= Kenneth A. Bray =

American Episcopal Church priest and sports coach (1879–1953)

Kenneth Augustine Bray (May 26, 1879 – January 9, 1953) was an American Episcopal priest, teacher, sportsman and coach. He founded the athletic program for Iolani School from 1932 to 1953, establishing the "One Team" philosophy touted by many teachers, coaches and students at the school.

==Biography==
Kenneth A. Bray was born on May 26, 1879, in Barrow-in-Furness, Lancashire, England. His father, the Reverend Thomas William Bray, was once a vicar of St. Paul's Church in Aberdeen, Scotland. Father Bray studied at the University of Oxford. He stated, "When I went to Oxford, I did not go in for the scholastic honors as my brothers did," but instead, "I went in for athletics. Mother was disappointed." He earned the Bachelor of Divinity degree from General Theological Seminary in New York City and was ordained in 1909. He coached football, basketball, and baseball at Geneva High School (New York) where he also led the drama club. That overlapped his service as rector of St. Peter's Episcopal Church (Geneva, New York) from 1914 to 1924. During his early teaching years, in 1917, Bray enlisted in the military for service in World War I. He taught both Greek and Latin at St. Stephens College and Nashotah House, Wisconsin. He also taught at Choate School in Wallingford, Connecticut, and The Hill School in Pottstown, Pennsylvania, where he coached basketball, baseball, lacrosse and football.

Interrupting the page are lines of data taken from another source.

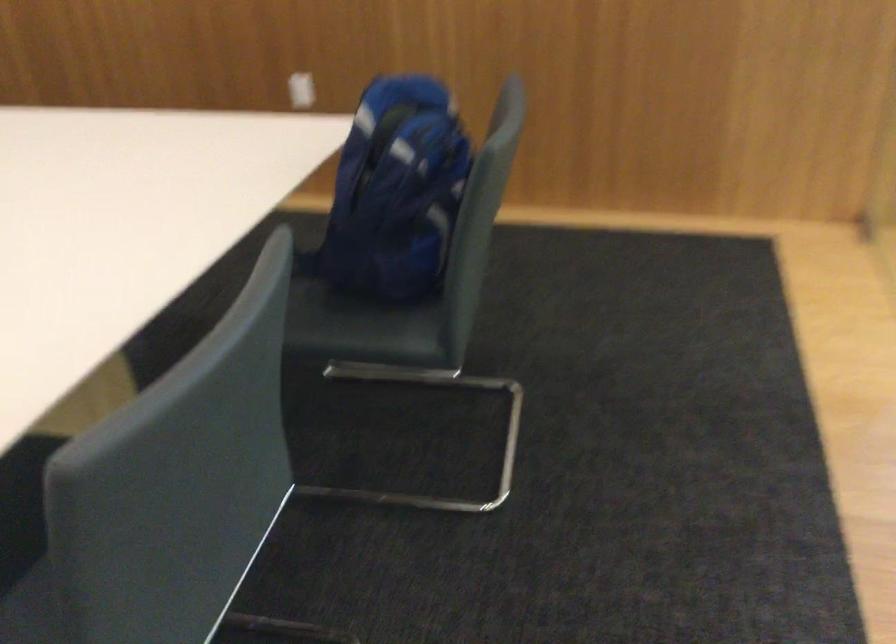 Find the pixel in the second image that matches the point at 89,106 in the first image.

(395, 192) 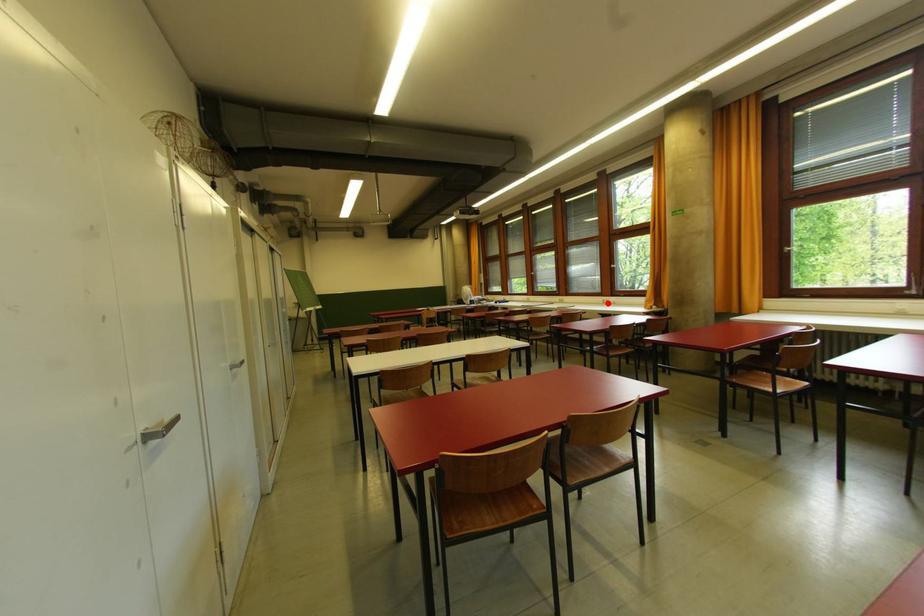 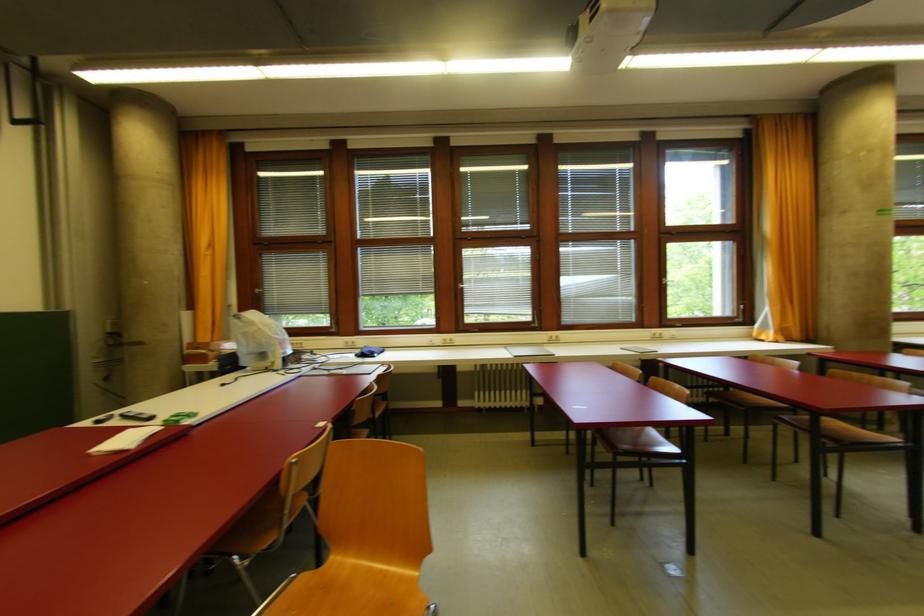 Question: I am providing you with two images of the same scene from different viewpoints. Given a red point in image1, look at the same physical point in image2. Is it:

Choices:
 (A) Closer to the viewpoint
 (B) Farther from the viewpoint

Answer: (B) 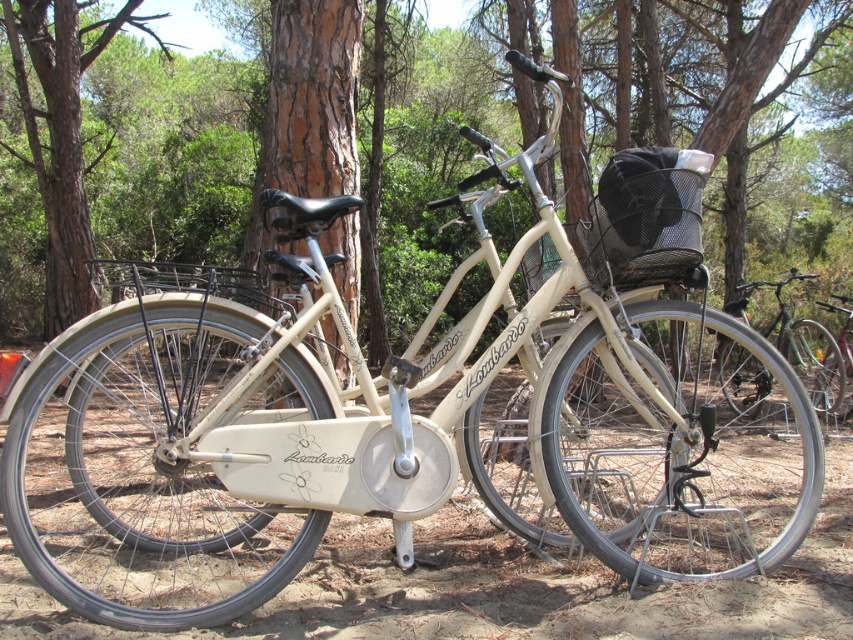 You are trying to determine which bicycle is narrower between the shiny silver bicycle at center and the metallic silver bicycle at center. Which one is narrower?

The shiny silver bicycle at center is narrower than the metallic silver bicycle at center.

You are standing at the point with coordinates closest to the front of the bicycle. Which of the two points, point (805, 355) or point (842, 330), is farther away from you?

Point (805, 355) is farther away from you because it is behind point (842, 330). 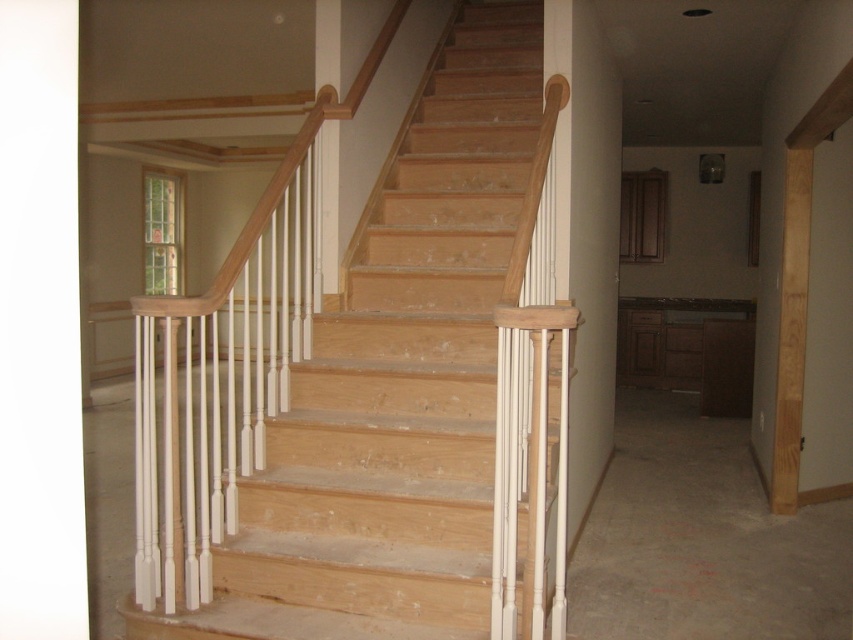 The width and height of the screenshot is (853, 640). What are the coordinates of `natural wood stairs at center` in the screenshot? It's located at (367, 390).

Is natural wood stairs at center to the left of white wood pillar at center from the viewer's perspective?

In fact, natural wood stairs at center is to the right of white wood pillar at center.

Measure the distance between natural wood stairs at center and camera.

The distance of natural wood stairs at center from camera is 7.68 feet.

Find the location of a particular element. natural wood stairs at center is located at coordinates (367, 390).

Between natural wood stairs at center and white painted wood pillar at center, which one has less height?

white painted wood pillar at center is shorter.

Describe the element at coordinates (367, 390) in the screenshot. I see `natural wood stairs at center` at that location.

Is point (474, 316) positioned after point (601, 296)?

No, (474, 316) is closer to viewer.

Image resolution: width=853 pixels, height=640 pixels. I want to click on natural wood stairs at center, so click(x=367, y=390).

Can you confirm if white painted wood pillar at center is positioned below white wood pillar at center?

Yes.

Can you confirm if white painted wood pillar at center is thinner than white wood pillar at center?

A: No, white painted wood pillar at center is not thinner than white wood pillar at center.

Which is in front, point (585, 269) or point (323, 209)?

Point (323, 209)

Where is `white painted wood pillar at center`? white painted wood pillar at center is located at coordinates (585, 234). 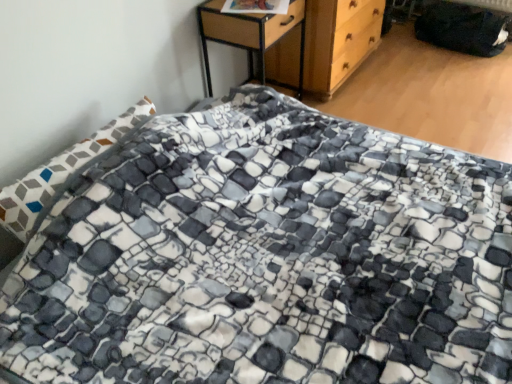 Question: Is wooden chest of drawers at upper center to the left or to the right of woodenmaterial/texturenightstand at upper center in the image?

Choices:
 (A) right
 (B) left

Answer: (A)

Question: From a real-world perspective, relative to woodenmaterial/texturenightstand at upper center, is wooden chest of drawers at upper center vertically above or below?

Choices:
 (A) below
 (B) above

Answer: (A)

Question: Does point (313, 29) appear closer or farther from the camera than point (295, 6)?

Choices:
 (A) closer
 (B) farther

Answer: (B)

Question: In the image, is woodenmaterial/texturenightstand at upper center positioned in front of or behind wooden chest of drawers at upper center?

Choices:
 (A) behind
 (B) front

Answer: (B)

Question: Do you think woodenmaterial/texturenightstand at upper center is within wooden chest of drawers at upper center, or outside of it?

Choices:
 (A) outside
 (B) inside

Answer: (A)

Question: Considering the relative positions of woodenmaterial/texturenightstand at upper center and wooden chest of drawers at upper center in the image provided, is woodenmaterial/texturenightstand at upper center to the left or to the right of wooden chest of drawers at upper center?

Choices:
 (A) left
 (B) right

Answer: (A)

Question: Considering the positions of woodenmaterial/texturenightstand at upper center and wooden chest of drawers at upper center in the image, is woodenmaterial/texturenightstand at upper center taller or shorter than wooden chest of drawers at upper center?

Choices:
 (A) short
 (B) tall

Answer: (B) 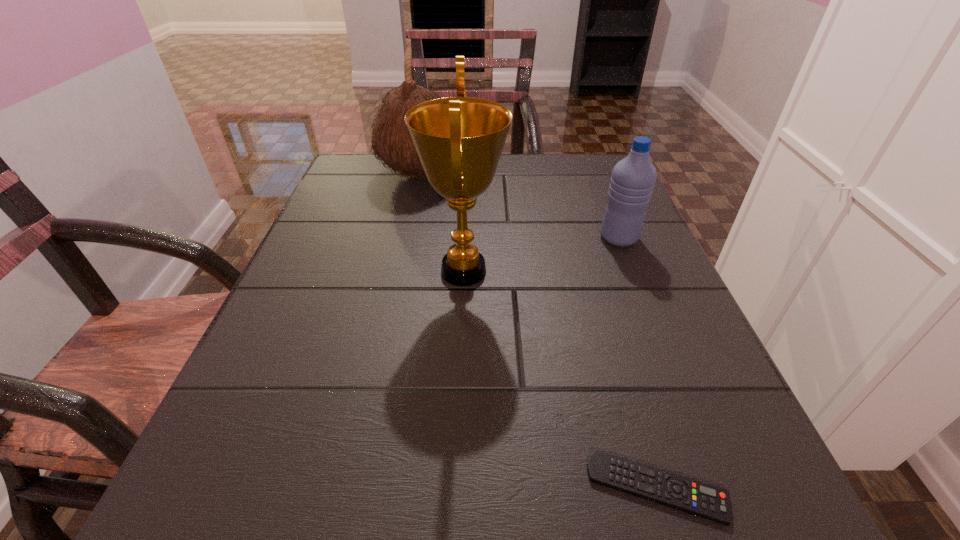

Father Bray moved to Hawaii in 1932, and taught at Iolani School. During the next two decades of athletics, Father Bray distinguished his players with traditions that exemplified outstanding character qualities of excellence, humility, hard work, discipline and sportsmanship. Numerous championships over two decades came as a result of Bray's coaching, including a "Clean Sweep" of three championships (1950-1951) in football, basketball and baseball in the same school year.

==Seabiscuit's horseshoe==
In 1939, following the epic victory of Seabiscuit over War Admiral in the match race at Pimlico racetrack in Maryland (1938), Father Bray wrote a letter to Charles S. Howard, the wealthy owner of Seabiscuit. He explained how the display of courage had drawn the admiration of not just of an entire nation, but of young athletes from a small school in Honolulu. He requested one of Seabiscuit's horseshoes. Howard responded with more than a letter. Howard sent one of the shoes Seabiscuit used during the dramatic win against War Admiral. The shoe became a talisman for Iolani football players who would ceremoniously kiss the horseshoe on their bus rides to the old Honolulu Stadium.

==Influence==
Many of Father Bray's "boys" went on to become leading high school and collegiate coaches, teachers, business leaders, and professionals in the medical and dental fields. On June 24, 1981, the Father Kenneth A. Bray Athletic Complex was dedicated at Iolani School. He was honored as a member of the Hawaii Sports Hall of Fame.